But the blessing doesn’t end there. For treasures are best shared, aren’t they? Luke tells us that Mary travels to see her friend Elizabeth – like a cousin to her – and upon her arrival, baby John leaps in her womb, making clear the work of God in the coming Christ. “Blessed are you among women,” Elizabeth claps with delight, “and blessed is the fruit of your womb!” The companionship the two find with one another rings out through the ages: two women, overlooked and lowly, one too old and one too young, have been unexpectedly blessed with new life stirring within them. For in the community of women, between two of the unlikeliest carriers of the divine spark, blessing enveloped them, and the treasure lived within Mary.

Thus, she couldn’t help but to sing. “My soul magnifies the Lord,” Mary begins, unfurling what church tradition will call “the Magnificat.” Mary praises God for favor, but mostly she announces what God will do by telling what God has done. “God has shown strength, and scattered the proud, and brought down the powerful, and lifted the lowly, and filled the hungry, and sent the rich home empty.” “It was all happening inside of Mary, and she was so sure of it,” Barbara Brown Taylor says of Mary’s song, “that she was singing about it ahead of time – not in the future tense but in the past, as if the promise had already come true. Prophets almost never get their verb tenses straight, because part of their gift is being able to see the world as God sees it – not divided into things that are already over and things that have not happened yet, but as an eternally unfolding mystery that surprises everyone – maybe even God.”2 

It’s a reversal, Mary declares, coming to this world. God’s new day that her son will soon call “the kingdom of God.” A world where blessing comes first to the poor, the mourning, the meek, the peacemakers. Where the treasure lives and moves and has his being right here among us. A treasure so threatening to the Herods and Zechariahs and so subversive in the face of the status quo that these words have been banned off and on over time. A treasure so liberating to all the world that it must be nestled first in the hearts of the last and least, for there it can be cherished fully. Mary Foskett taught me this wee that Luke is famous for putting long speeches in the mouths of the gospel characters in Luke and Acts, but this is the only one voiced by a woman, the first place the gospel is proclaimed. “Forgettable,” history might say. “Unremarkable,” tyrants might scoff. “Innocuous,” billionaires might laugh. “Foolish,” claim the perishing, “but to us who are being saved it is the power of God.”3

III.

A quick examiner of history might use “forgettable” or “unremarkable” about the life of someone whose story they didn’t know. But you’d be the foolish one to do so about Septima Poinsette Clark. Born and raised in Charleston, South Carolina to a formerly enslaved man and a laundress, young Septima had a fierce mother, Victoria, who wanted more for her children than to become domestics and set Septima on the path to be a teacher. 
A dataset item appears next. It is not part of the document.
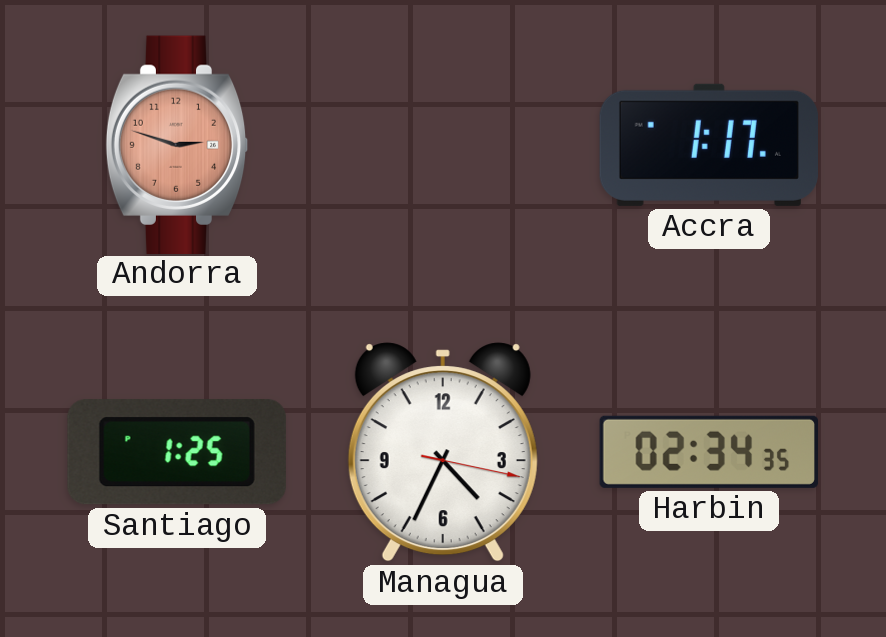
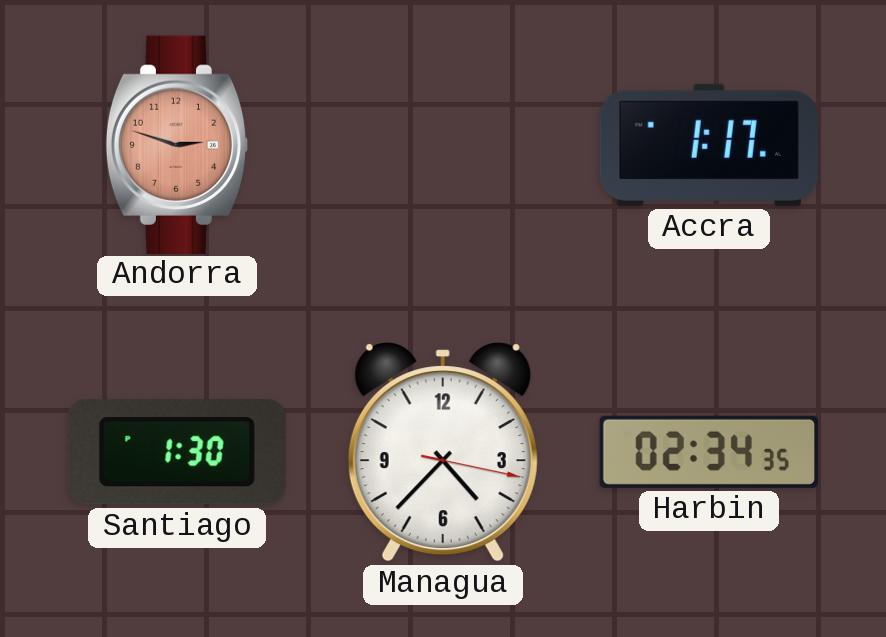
Santiago: 1:25 -> 1:30
Managua: 4:34 -> 4:37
The reality in Charleston in the early 1900s, though, was that no Black folks were allowed to be teachers at all. The disparities in education were profound, as evidenced by just this one point of many: Charleston spent, on average, $48.59 per year educating a white student and only $.95 educating a Black student. And the governor of South Carolina was unambiguous: “when the people of this country began to try to educate the Negro, they made a serious and grave mistake, and I fear the worst result is yet to come. So why continue?” 
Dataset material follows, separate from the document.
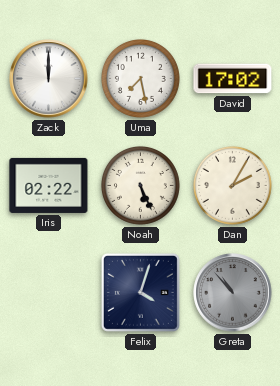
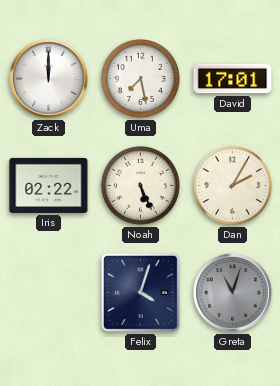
David: 17:02 -> 17:01
Greta: 10:53 -> 11:03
Into that environment and outside the city limits, Septima Clark took her 100-person classroom of Black children, on backless benches, with chalkboards but no chalk and a handful of outdated books, and began to teach. She taught them how to read. How to learn. Along the way, she began volunteering with the NAACP, and experienced what a significant tragedy adult illiteracy was for so many. With her young students in mind, she created a new curriculum that met her older students where they were. And among so many other steps Septima took, one was using that curriculum to create a Citizenship School, teaching the adults in her community how to read and access the polls. “I’m not going to be the teacher,” Septima said to the school’s students. “We’re going to learn together.” Against all sorts of roadblocks – space, violence, suspicion – the Citizenship Schools found their footing. They grew and spread, 37 schools around the Sea Islands neighboring Charleston. Graduates passed their voting literacy tests and successfully registered to vote. In their community, Black voter registration went up 300%. And as the Citizenship School model spread around the Southeast, tens of thousands more lives were changed.
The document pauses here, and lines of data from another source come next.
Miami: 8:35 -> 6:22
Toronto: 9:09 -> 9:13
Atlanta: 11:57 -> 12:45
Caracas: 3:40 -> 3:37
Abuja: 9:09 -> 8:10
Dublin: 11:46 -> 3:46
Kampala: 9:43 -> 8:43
When Septima felt wearied by the weight of her work, “faith I must have and will keep to lean heavily on,” she said of her relationship with God. In a dearth of darkness, she found light. In the absence of learning, she fostered it. When investment was withheld from her people, she birthed life-changing treasure. Blessing. Hope. 

Did you pick up on Septima’s middle name? It was given to her by her family’s enslaver, Joel Poinsett, US ambassador to Mexico by day and amateur botanist by night. On one of his trips to Mexico, he spotted a large red plant blooming at Christmas and loved it, bringing it home. What was known to Mexicans as the Flowers of the Holy Night became known to Americans as the poinsettia.4 

Where did the treasure live? Not with the Herods or Zechariahs. Not in the halls of power or the coffers of wealth. Not in the obvious places, with the obvious people, using the obvious means. Rather, the blessing to all touched by Septima Poinsette Clark came from her small and mighty life, inspired, perhaps, by Mary, whose God has shown strength, and scattered the proud, and brought down the powerful, and lifted the lowly, and filled the hungry, and sent the rich home empty; Mary, whose flower of the Holy Night became the savior of the world.

IV.

Where’s the treasure?, you wonder. Where’s the blessing? 

That question might be painful for you this year. Where’s the blessing when you’re unemployed or underemployed, when a trip to the grocery causes a clench in your stomach, unsure if you have enough in your account to pay it? Where’s the blessing when the one thing you wanted most in the world, the one thing worth everything is unavailable to you? Where’s the blessing, when the horizon of your life just feels like a succession of clouds and fog, shadowing mystery and opaque to the hope for what’s ahead? Where’s the blessing, when tyrants rise, and governments fall, and billionaires reap profits off the inequities they create, and all seems increasingly volatile, uncertain, complex, ambiguous? Blessed are you?, you hear echoing from Mary’s story. No no: blessed are they. Blessed are y’all. Blessed is anyone else but me.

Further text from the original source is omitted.